Pero, pregunto, ¿es que ustedes, señores firmante del artículo y editores del periódico, saben en qué consisten el cielo, el purgatorio o el infierno? ¿es que ustedes creen que lo sabe el Papa Benedicto? ¿es que ustedes piensan que lo sabe el teólogo Ratzinger, o el Papa Juan Pablo, o que alguien lo ha sabido alguna vez? Pues van ustedes de ala, de verdad se lo digo.

Como en tantos otros terrenos, los dogmas de fe han de explicarse con lenguaje humano, el cual es radicalmente incapaz de expresar con palabras adecuadas y exactas las realidades sobrenaturales. Más les valdría a ustedes haber leído a San Pablo: “ni ojo vió, ni oído oyó … las cosas que Dios ha preparado para los que le aman”. Y miren: el propio apóstol emplea términos genéricos -las cosas que Dios ha preparado, lo que Dios ha preparado- porque tampoco él pudo explicarse con mayor precisión, porque tampoco él sabía.

Nadie sabe. Cada uno se expresa del mejor modo que le resulta posible para hacerse entender en un momento dado de la historia y de la cultura, en un lenguaje familiar a cada pueblo y cada época. Pero las palabras están siempre esforzándose inútilmente por concretar una realidad inabarcable.  
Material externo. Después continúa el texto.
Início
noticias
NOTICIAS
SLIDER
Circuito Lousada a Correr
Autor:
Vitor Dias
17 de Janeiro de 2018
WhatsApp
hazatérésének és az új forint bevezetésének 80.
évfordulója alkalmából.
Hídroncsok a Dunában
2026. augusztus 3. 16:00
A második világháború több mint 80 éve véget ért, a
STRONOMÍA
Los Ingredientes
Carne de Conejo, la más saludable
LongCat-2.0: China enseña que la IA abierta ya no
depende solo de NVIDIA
Todas las religiones creen, ninguna sabe. Y lo que le aportan las religiones al hombre no es una superficial descripción del cielo o de la vida ultraterrena. Eso no pasaría de ser literatura o mitología. Lo que aportan, todas por igual -y en ello está su grandeza y su espléndida contribución a la grandeza del ser humano-, es el sentido transcendente de la vida: no somos pura química pasajera; somos creaturas salidas de las manos de Dios y que a Dios vuelven. Llamemos cielo al retorno a Dios; llamemos purgatorio al dolor de habernos apartado de Él; llamemos infierno a la renuncia definitiva a Él, a preferir  odiarle en vez de amarle. Tipifiquemos el cielo como la situación del alma cuando ya no necesita creer ni esperar, sino sólo amar; consideremos purgatorio a la situación en la que, no habiéndole amado lo bastante como para llegar hasta Él, es la esperanza lo que nos mantiene en el camino; pensemos en el infierno como en la situación en la que, aceptando la mentirosa promesa de la serpiente, los hombres deciden “ser como dioses” y rechazan al único verdadero Dios, cuya existencia conocen -tienen fe- pero ni esperan en Él ni le aman.
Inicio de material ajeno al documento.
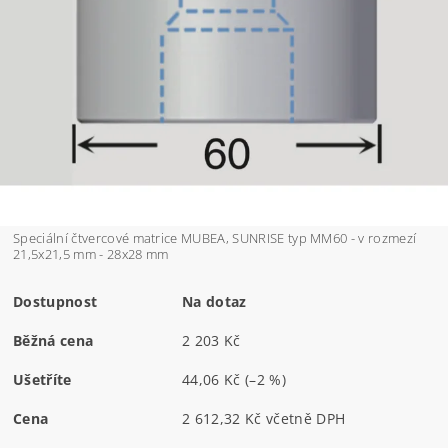
Speciální čtvercové matrice MUBEA, SUNRISE typ MM60 - v rozmezí
21,5x21,5 mm - 28x28 mm
Dostupnost
Na dotaz
Běžná cena
2 203 Kč
Ušetříte
44,06 Kč
(–2 %)
Cena
2 612,32 Kč včetně DPH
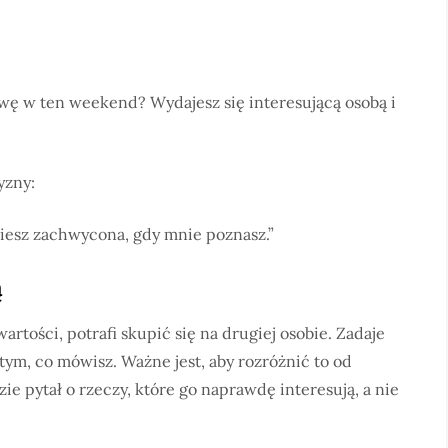
wę w ten weekend? Wydajesz się interesującą osobą i
yzny:
ziesz zachwycona, gdy mnie poznasz.”
ą
artości, potrafi skupić się na drugiej osobie. Zadaje
ym, co mówisz. Ważne jest, aby rozróżnić to od
ie pytał o rzeczy, które go naprawdę interesują, a nie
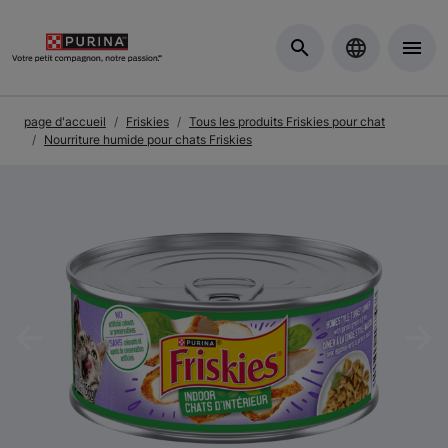
Skip to Main Content
page d'accueil
Friskies
Tous les produits Friskies pour chat
Nourriture humide pour chats Friskies
Previous
Nex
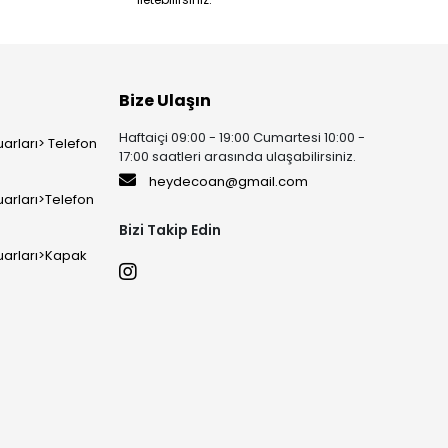
Bize Ulaşın
Haftaiçi 09:00 - 19:00 Cumartesi 10:00 -
arları> Telefon
17:00 saatleri arasında ulaşabilirsiniz.
heydecoan@gmail.com
arları>Telefon
Bizi Takip Edin
uarları>Kapak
Estas verdades, que todas las religiones comparten, cada una la expresa de un modo propio, en el marco de las grandes limitaciones del lenguaje humano. En la doctrina católica, el cielo y el infierno son eternos, constituyendo la libre y definitiva elección del hombre: amar a Dios, u odiar el que haya un Dios que no sea yo; el purgatorio es pasajero, pues la esperanza desemboca siempre en el amor a través de la purificación, del fuego, del dolor, de la penitencia, sublimes actos todos ellos que conducen al Amor, como son producto del amor, y lo incrementan, los sacrificios que hacemos por darnos en ayuda de aquéllos a quienes amamos.

Y esta enseñanza de la Iglesia -que las demás religiones explican cada una a su modo, introduciendo diferentes numeradores sobre el común denominador de la creencia en la vida eterna en la que la creatura regresa a su Creador- es una oferta inmensamente positiva, propia de todas las Confesiones religiosas, en un mundo en que hoy la gran franja no divide a los credos unos de otros, sino a la visión sobrenatural del hombre frente a la visión meramente terrena. Aquélla eleva al ser humano hacia Dios; ésta lo abaja hacia la tierra. La opción es libre.